[Opening GIVEN ENTRIES section]

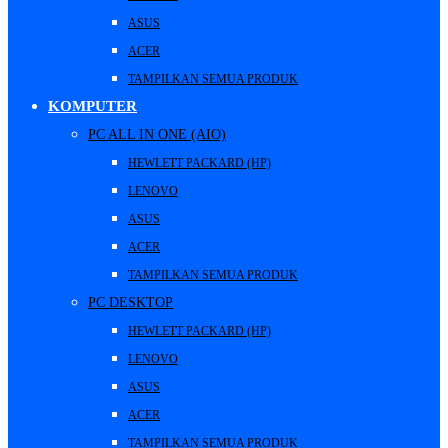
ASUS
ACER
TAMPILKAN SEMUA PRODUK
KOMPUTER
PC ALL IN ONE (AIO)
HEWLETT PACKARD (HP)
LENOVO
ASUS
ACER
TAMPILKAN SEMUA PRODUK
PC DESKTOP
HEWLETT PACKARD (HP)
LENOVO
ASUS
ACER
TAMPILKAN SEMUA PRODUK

[Closing GIVEN ENTRIES section]
[Opening GIVEN ENTRIES section]

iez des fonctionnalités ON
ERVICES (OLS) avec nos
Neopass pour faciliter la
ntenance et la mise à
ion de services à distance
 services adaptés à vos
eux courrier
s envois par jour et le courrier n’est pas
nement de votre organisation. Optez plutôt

[Closing GIVEN ENTRIES section]
[Opening GIVEN ENTRIES section]

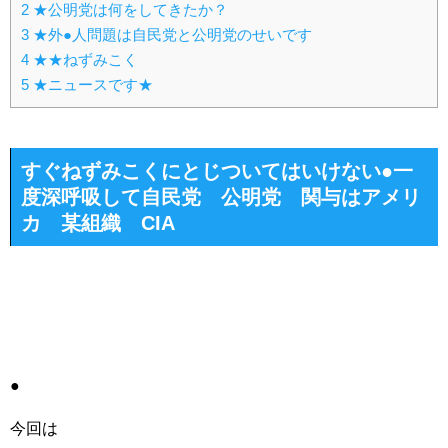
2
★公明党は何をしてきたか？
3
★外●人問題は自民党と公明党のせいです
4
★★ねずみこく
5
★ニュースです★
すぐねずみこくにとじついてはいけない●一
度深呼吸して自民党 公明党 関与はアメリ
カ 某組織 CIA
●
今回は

[Closing GIVEN ENTRIES section]

# [WHAT THIS TASK INVOLVES]
Only lines with the word "services" count here; copy every one from the records.

# [REPLY TO THE TASK]
ion de services à distance
 services adaptés à vos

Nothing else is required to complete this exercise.